Route de nuit – Simon Perdrix

Afin de rendre mes chroniques toujours plus précises, j’ai décidé de créer un barème sur 100 points (merci les supers conseils de Tata Nexua !) afin de te donner une note plus détaillée. Tu peux retrouver la liste de mes différents critères ici.

Alors, du Simon Perdrix, tu en as déjà bouffé avec moi ! Bah oui, je te rappelle que j’ai déjà chroniqué les deux premiers tomes de sa trilogie ici et ici (clique sur le lien, si tu l’oses !). Mais comme je suis une gue-din, j’ai décidé de finir ma tournée Simoninou avec son premier livre !

Ouais, je l’ai surnommé Simoninou, mais c’est parce qu’il fait le mec « Je suis le seigneur des Ténèbres », mais au fond de lui il y a un petit cœur qui bat… Après, j’ai pas dit que c’était le sien !


Style : Recueil de nouvelles / Horreur

Date de publication : 2019

Points barème : 90.5/100


DE QUOI ÇA PARLE ?

Partir sur les routes… C’est une image qu’on associe pas mal à la liberté, au renouveau. On largue toutes les attaches et on met les voiles, que ce soit pour toujours ou pour le temps d’une simple journée. Oui, mais voilà, attention aux rencontres que nous ferons sur notre chemin…

Il y a certains endroits qu’il vaudrait mieux éviter. Et puis si vous insistez vraiment, je n’aurais que ça à vous dire : à vos risques et périls.

QU’EST-CE QUE J’EN AI PENSÉ ?

Tout d’abord, je tiens à remercier l’auteur pour sa confiance et l’envoi de son roman. Je redis encore une dernière fois que j’ai gagné ce bouquin pendant le concours de Noël sur Twitter ou l’info est bien passée ?

Le premier regard (13.5 points sur 15)

J’aime beaucoup la simplicité de cette couverture et surtout la photo que je trouve vraiment dans le thème. On comprend direct que ça va être sombre cette histoire. Je sais pas si c’est fait exprès ou non, mais l’encadré jaune avec ce texte noir, ça m’a direct fait penser aux bandeaux que tu retrouves autour d’une scène de crime. Ouais, je suis peut-être la seule tarée à y avoir pensé.

Pour ce qui est du résumé, rien à redire ! Franchement tu sais à quoi t’attendre donc tu peux pas jouer les prudes effarouchées en lisant le recueil. Manquerait peut-être un petit TW (non, je déconne, mais je voulais faire chier Simon !)

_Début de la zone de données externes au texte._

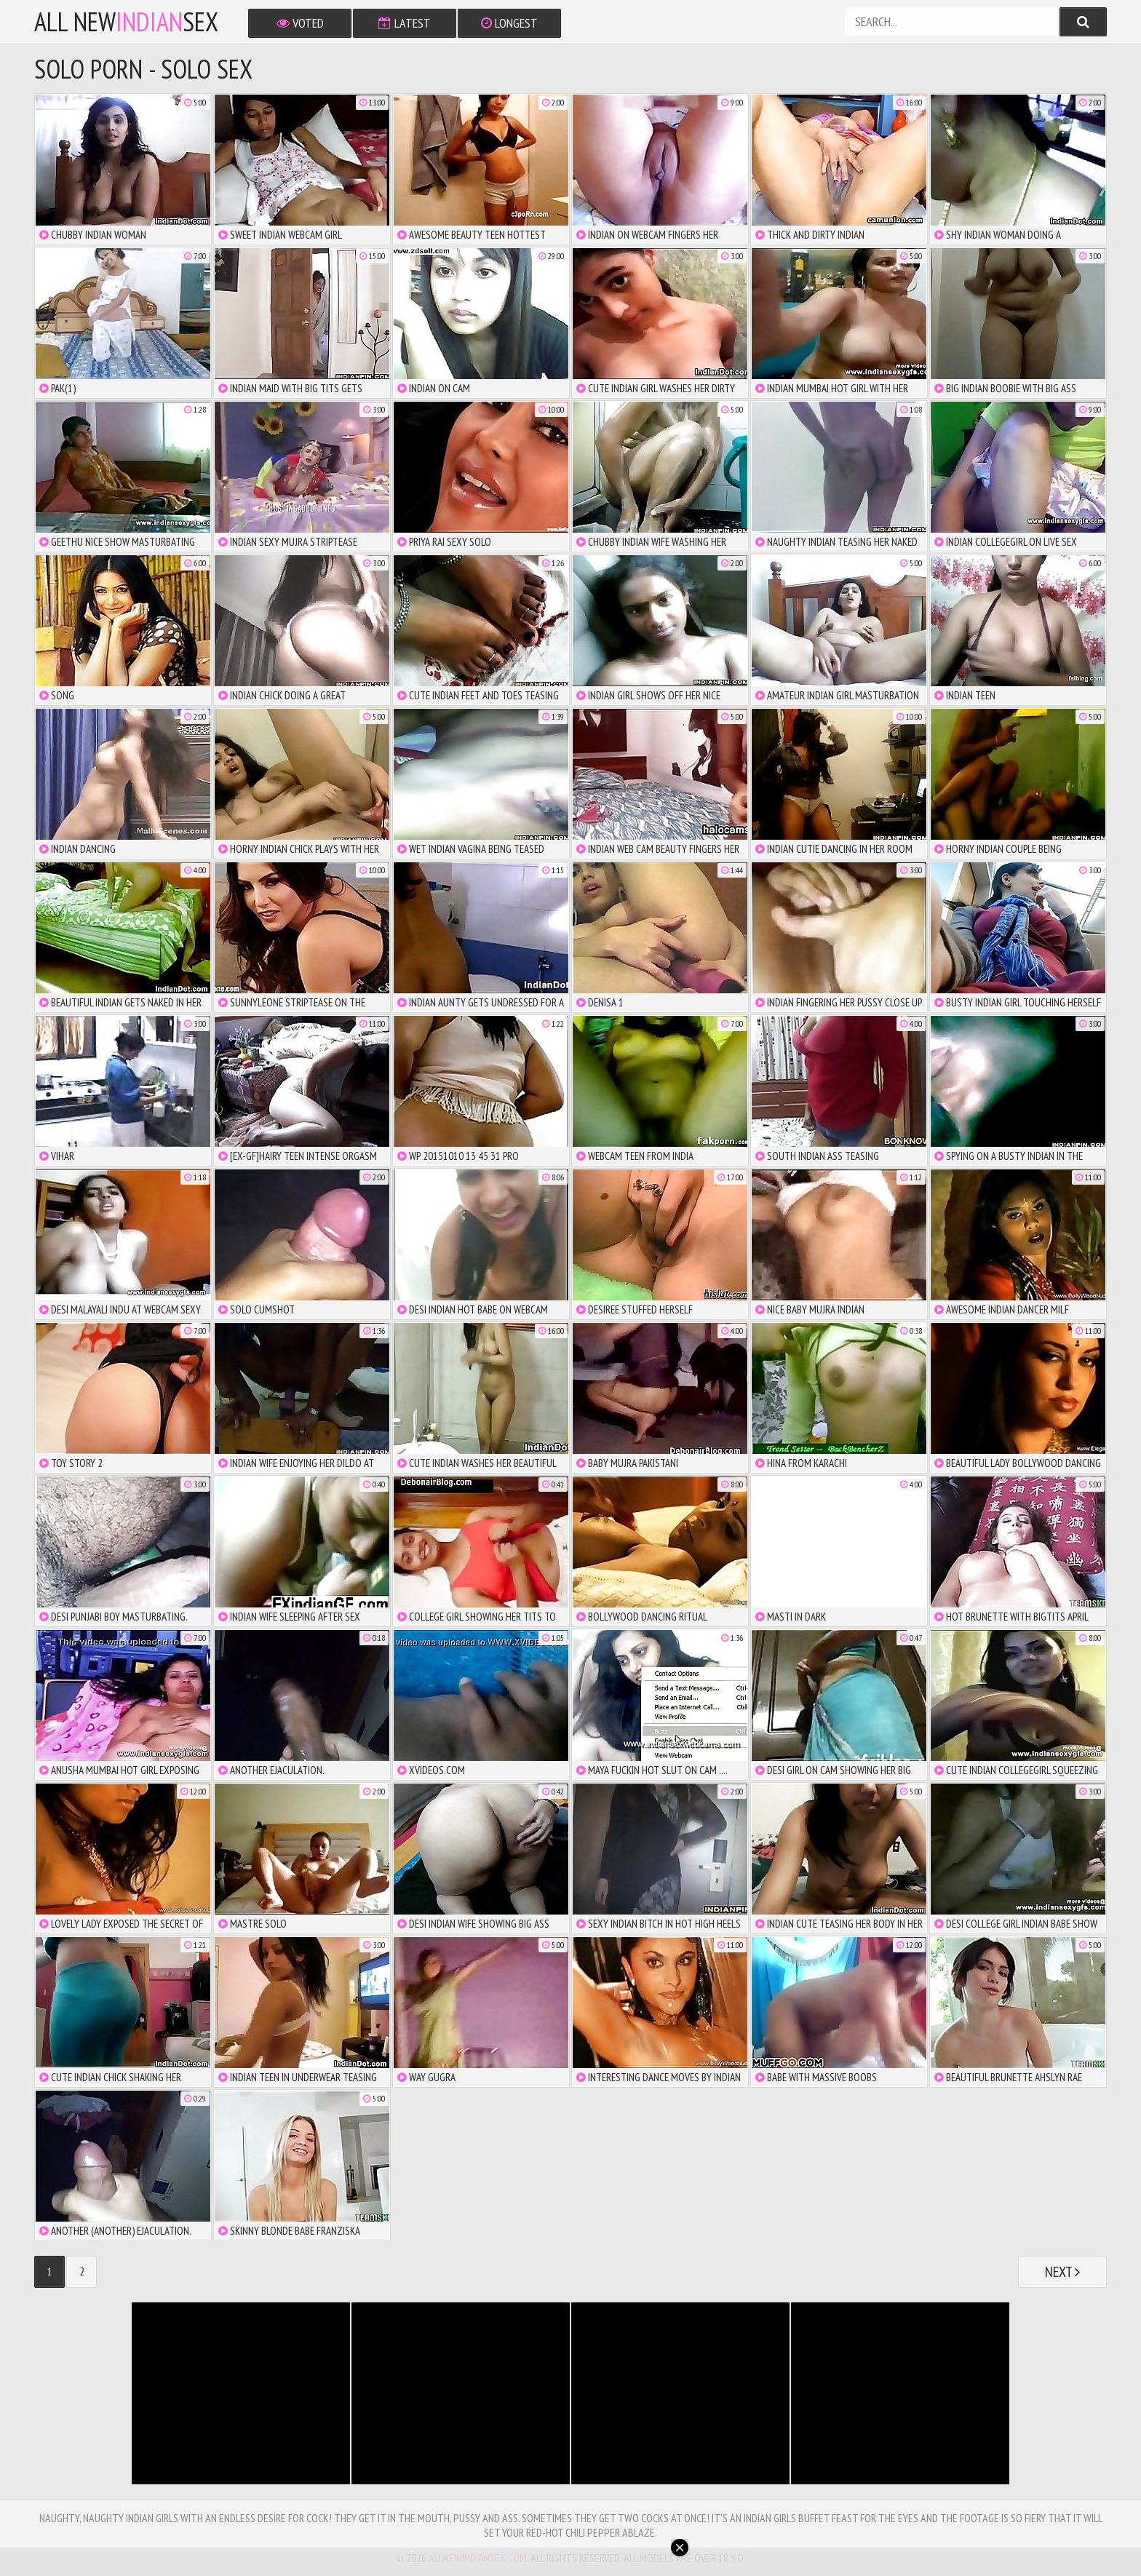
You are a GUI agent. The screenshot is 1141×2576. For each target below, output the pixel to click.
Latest (404, 23)
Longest (509, 23)
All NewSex (126, 21)
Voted (300, 23)
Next (1062, 2271)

Ma lecture (63 points sur 70)

Simon, auteur de romances…

On rigole, on rigole, mais Amazon a quand même classé Simon en romance et… Bah, en regardant de + près, c’est pas si déconnant que ça. Attends deux secondes que je m’explique avant de me lancer des poignards à la figure ! Bien sûr que non, Simon n’écrit pas de la romance, mais il n’empêche que les relations homme/femme, c’est un thème assez récurrent chez lui.

On est clairement pas sur des histoires d’amour dégoulinantes, et pour être honnête, on est même carrément PAS DU TOUT sur des histoires d’amour. Au mieux, Simon nous décrit des relations obsessionnelles et toxiques, au pire, ce sont de simple one-shot derrière une poubelle. Mais toujours est-il qu’il nous parle presque quasi systématiquement de l’attraction sexuelle entre deux individus. Et ça, c’est un truc que j’avais déjà repéré dans ses romans. Il faut croire que c’est son sujet de prédilection.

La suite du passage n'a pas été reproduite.